_Task to complete:_ From the line with "cambiamento e la forza al femminile!" through the line with "Tutti i nostri poster sono stampati su carta bianca", inclusive, return each line of the data below exactly and leave the rest out.

···

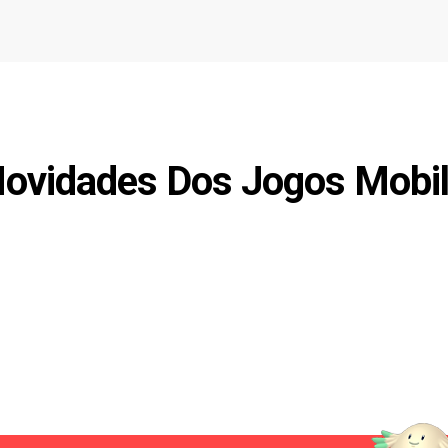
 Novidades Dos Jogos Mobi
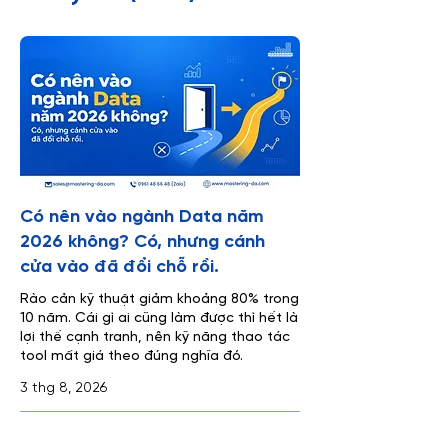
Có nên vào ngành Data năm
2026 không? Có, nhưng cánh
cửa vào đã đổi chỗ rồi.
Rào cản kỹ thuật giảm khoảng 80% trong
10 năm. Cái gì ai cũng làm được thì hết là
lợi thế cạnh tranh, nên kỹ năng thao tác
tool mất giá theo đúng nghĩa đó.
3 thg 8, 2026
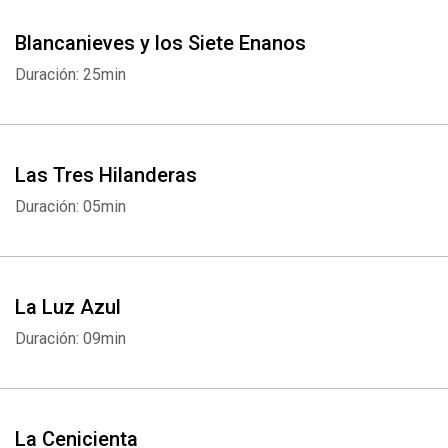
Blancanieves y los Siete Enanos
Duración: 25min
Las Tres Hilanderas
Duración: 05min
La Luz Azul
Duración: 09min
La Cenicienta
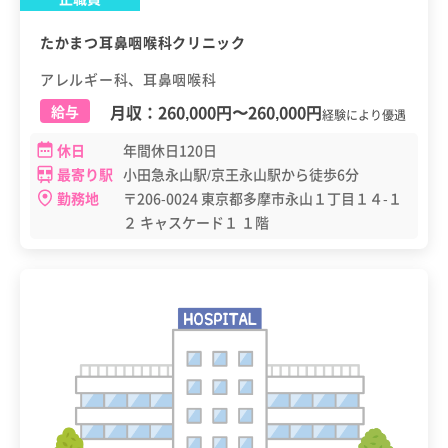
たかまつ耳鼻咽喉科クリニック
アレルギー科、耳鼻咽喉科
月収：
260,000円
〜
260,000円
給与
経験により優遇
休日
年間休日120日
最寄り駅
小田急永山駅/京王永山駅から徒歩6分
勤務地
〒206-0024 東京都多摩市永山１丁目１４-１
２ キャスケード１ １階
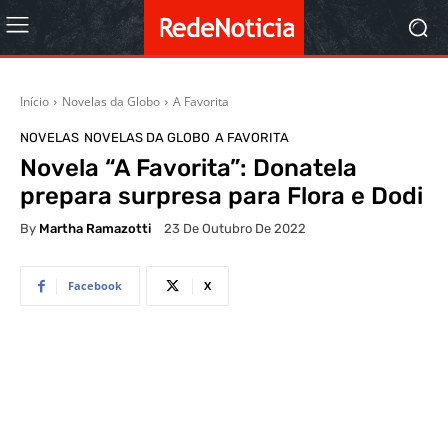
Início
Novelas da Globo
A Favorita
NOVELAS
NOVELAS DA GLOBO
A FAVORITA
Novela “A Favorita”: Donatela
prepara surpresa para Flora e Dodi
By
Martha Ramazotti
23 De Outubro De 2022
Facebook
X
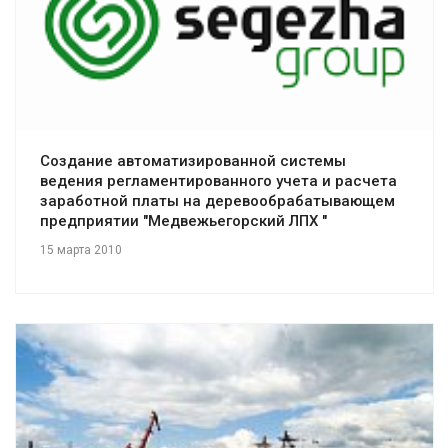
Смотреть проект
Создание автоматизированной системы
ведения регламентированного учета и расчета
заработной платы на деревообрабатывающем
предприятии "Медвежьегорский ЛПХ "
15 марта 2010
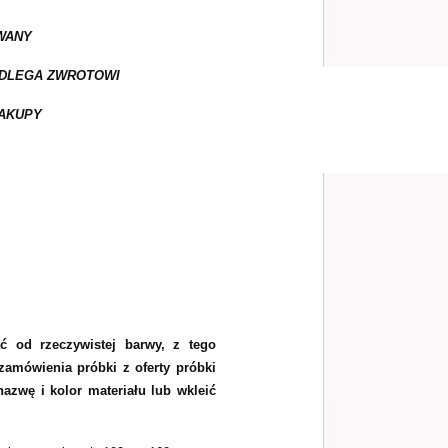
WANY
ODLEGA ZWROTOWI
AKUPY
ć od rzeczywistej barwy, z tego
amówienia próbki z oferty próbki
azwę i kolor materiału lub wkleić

···

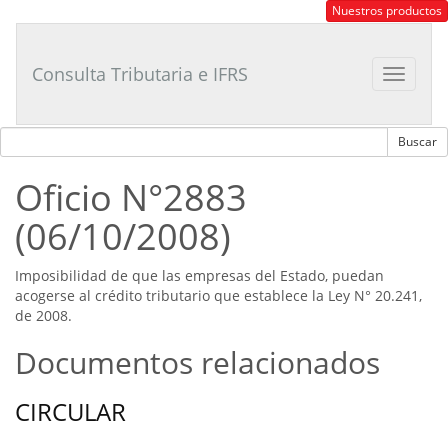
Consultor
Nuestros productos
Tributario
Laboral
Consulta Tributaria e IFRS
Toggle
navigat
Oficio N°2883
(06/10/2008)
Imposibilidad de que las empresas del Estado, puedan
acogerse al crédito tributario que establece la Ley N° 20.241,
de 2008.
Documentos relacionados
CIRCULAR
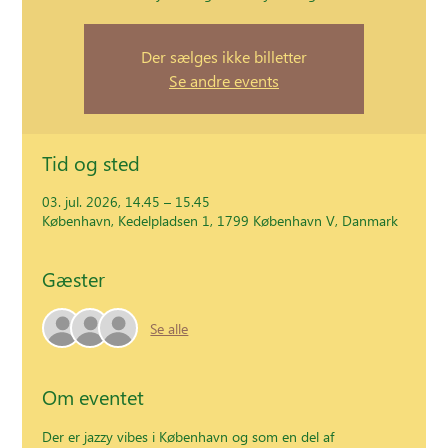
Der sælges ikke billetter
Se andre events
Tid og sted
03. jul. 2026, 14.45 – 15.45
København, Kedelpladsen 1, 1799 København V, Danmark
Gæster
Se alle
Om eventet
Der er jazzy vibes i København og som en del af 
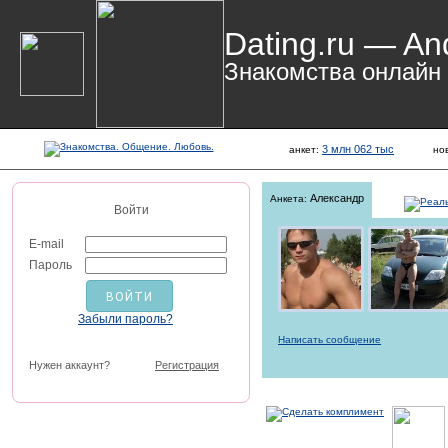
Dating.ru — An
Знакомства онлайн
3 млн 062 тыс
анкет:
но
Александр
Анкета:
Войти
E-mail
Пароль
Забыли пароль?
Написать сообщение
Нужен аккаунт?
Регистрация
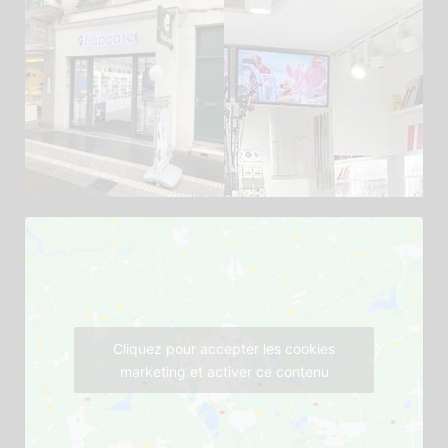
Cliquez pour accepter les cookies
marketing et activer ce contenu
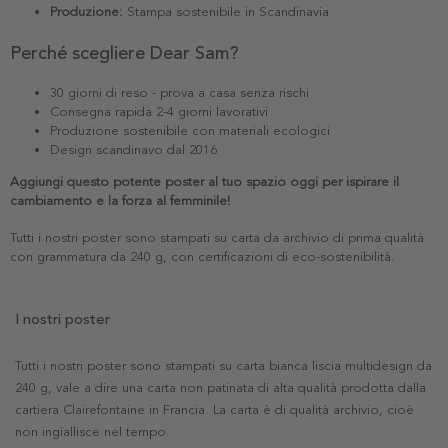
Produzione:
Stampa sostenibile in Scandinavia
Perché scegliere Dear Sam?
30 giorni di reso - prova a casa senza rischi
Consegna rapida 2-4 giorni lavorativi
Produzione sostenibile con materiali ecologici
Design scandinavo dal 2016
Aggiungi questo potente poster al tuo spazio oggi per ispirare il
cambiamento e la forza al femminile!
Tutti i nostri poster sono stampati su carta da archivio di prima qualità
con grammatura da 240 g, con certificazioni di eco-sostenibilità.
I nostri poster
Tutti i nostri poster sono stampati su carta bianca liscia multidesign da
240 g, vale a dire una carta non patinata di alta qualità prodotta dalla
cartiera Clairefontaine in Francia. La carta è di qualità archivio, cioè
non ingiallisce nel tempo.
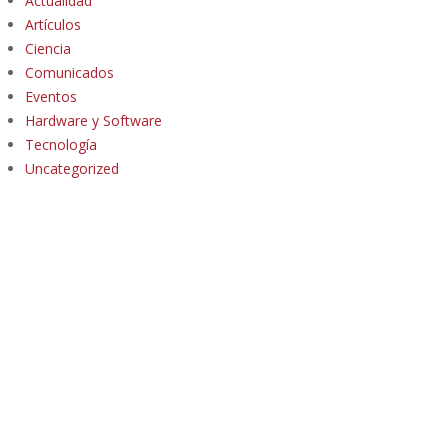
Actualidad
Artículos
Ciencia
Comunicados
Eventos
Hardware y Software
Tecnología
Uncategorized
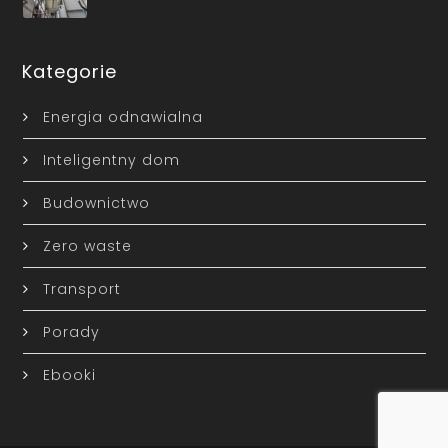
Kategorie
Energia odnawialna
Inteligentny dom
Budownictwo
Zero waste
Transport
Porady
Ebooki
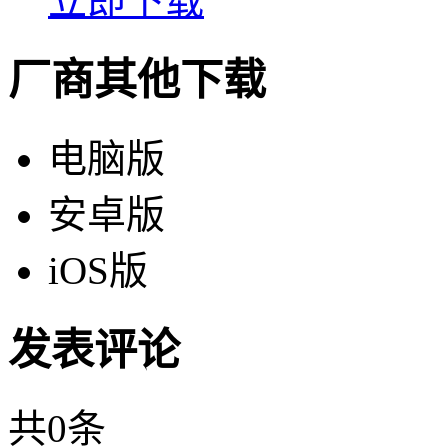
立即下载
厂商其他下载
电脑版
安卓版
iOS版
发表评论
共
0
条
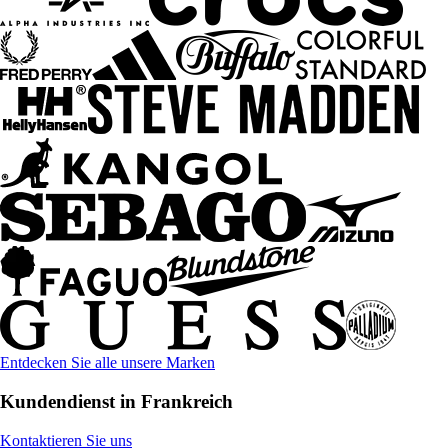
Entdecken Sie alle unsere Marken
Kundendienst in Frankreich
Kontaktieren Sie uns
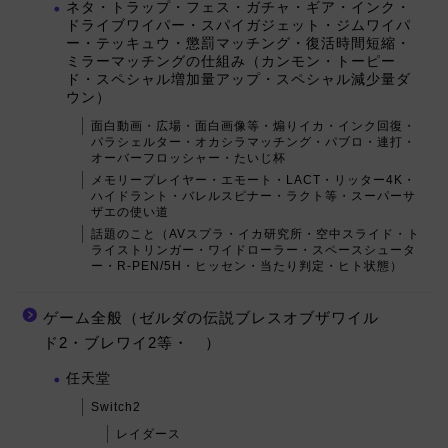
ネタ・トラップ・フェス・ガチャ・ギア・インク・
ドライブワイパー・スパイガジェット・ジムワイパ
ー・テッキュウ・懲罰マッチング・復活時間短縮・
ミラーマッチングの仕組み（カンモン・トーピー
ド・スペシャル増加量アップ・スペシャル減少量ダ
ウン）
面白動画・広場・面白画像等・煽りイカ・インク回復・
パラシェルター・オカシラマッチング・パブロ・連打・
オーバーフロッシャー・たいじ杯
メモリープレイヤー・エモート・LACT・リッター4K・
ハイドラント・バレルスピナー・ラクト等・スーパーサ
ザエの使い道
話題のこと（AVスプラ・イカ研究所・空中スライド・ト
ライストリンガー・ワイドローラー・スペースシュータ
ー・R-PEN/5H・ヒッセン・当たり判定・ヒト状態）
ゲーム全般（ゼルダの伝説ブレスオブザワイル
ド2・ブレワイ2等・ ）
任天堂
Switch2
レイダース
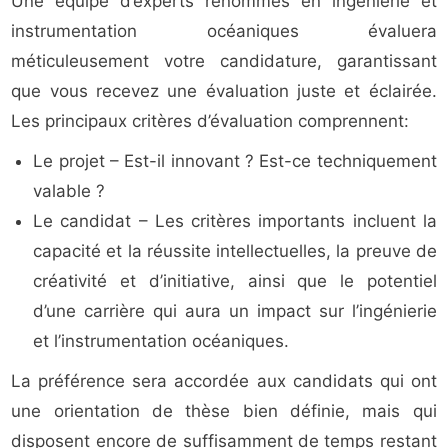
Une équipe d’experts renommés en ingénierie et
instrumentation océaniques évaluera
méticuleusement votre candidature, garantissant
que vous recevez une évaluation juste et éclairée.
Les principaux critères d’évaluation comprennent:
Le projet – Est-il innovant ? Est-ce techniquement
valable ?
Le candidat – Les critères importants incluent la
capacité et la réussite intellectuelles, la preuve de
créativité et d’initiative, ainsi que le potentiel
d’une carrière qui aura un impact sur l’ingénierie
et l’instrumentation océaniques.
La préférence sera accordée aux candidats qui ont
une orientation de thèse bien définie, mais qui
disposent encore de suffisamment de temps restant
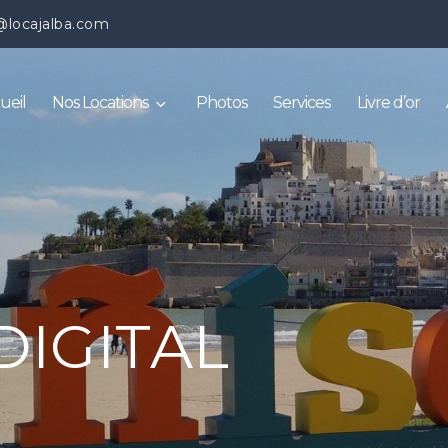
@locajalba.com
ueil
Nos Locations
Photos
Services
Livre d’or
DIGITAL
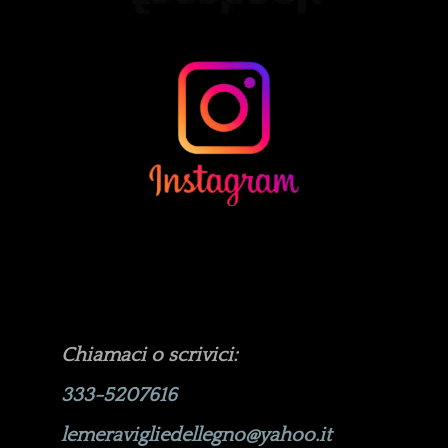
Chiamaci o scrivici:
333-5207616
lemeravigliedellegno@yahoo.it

···

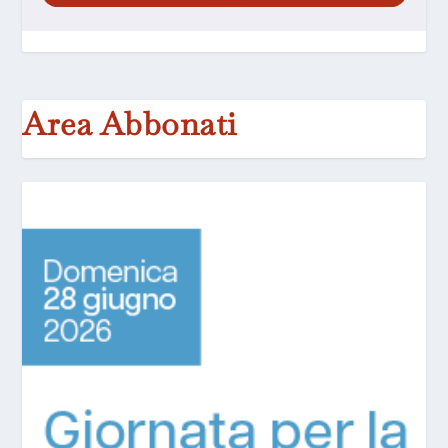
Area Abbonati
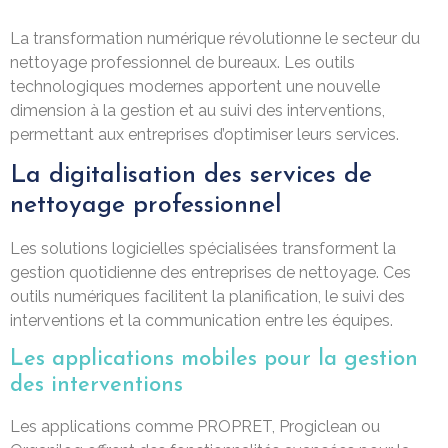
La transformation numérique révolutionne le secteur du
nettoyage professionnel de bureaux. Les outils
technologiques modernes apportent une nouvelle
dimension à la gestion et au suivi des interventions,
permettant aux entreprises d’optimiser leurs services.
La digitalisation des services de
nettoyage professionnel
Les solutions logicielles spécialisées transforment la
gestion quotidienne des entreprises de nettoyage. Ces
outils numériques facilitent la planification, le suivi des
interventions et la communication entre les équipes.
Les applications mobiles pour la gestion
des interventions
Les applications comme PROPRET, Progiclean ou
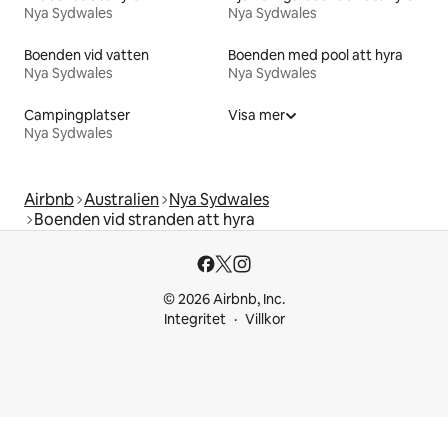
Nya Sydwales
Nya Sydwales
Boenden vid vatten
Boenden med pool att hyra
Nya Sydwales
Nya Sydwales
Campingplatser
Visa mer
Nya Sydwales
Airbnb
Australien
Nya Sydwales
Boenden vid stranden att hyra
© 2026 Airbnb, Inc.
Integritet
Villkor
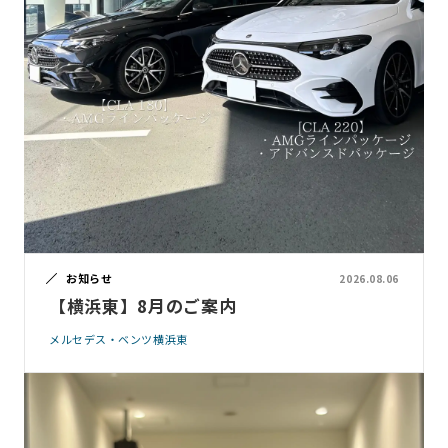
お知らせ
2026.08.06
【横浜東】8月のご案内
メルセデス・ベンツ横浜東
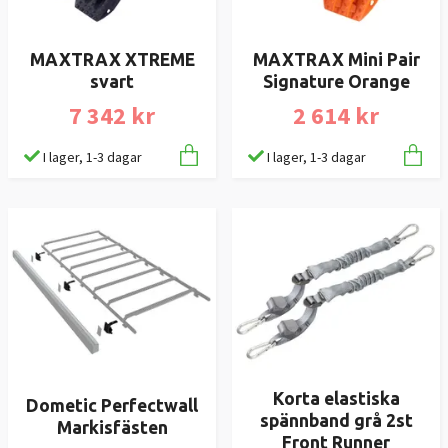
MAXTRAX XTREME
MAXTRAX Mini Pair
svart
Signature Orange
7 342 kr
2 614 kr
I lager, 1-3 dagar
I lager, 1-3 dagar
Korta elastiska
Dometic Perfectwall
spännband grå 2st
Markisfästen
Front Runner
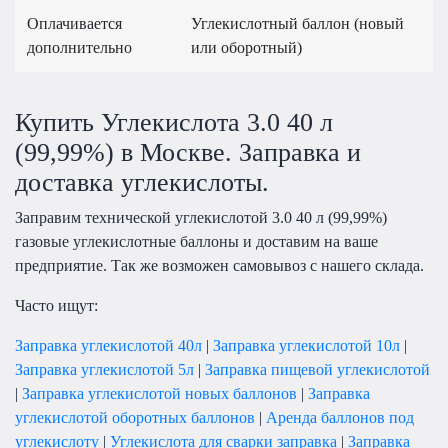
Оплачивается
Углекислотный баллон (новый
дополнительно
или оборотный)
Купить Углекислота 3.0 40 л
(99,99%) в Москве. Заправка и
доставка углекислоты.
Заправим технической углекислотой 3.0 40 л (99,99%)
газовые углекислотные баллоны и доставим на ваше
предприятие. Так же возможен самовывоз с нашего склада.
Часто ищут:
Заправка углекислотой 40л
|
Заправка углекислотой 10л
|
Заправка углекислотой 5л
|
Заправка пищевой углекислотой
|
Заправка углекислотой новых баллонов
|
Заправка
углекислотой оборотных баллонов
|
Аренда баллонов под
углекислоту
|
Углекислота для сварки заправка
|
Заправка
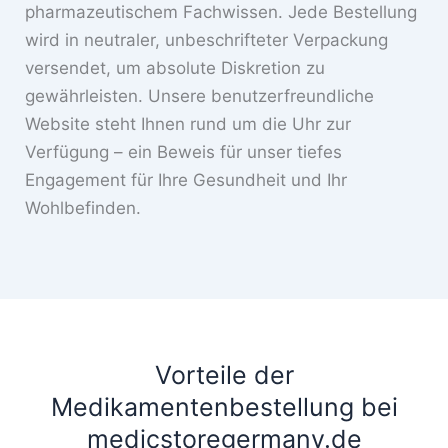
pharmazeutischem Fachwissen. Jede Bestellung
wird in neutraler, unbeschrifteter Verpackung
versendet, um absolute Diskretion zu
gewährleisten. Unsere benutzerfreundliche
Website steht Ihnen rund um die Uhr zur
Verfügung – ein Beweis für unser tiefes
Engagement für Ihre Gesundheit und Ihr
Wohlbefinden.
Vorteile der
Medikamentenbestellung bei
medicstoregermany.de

···

_Output for this exercise:_
cambiamento e la forza al femminile!
Tutti i nostri poster sono stampati su carta da archivio di prima qualità
con grammatura da 240 g, con certificazioni di eco-sostenibilità.
I nostri poster
Tutti i nostri poster sono stampati su carta bianca liscia multidesign da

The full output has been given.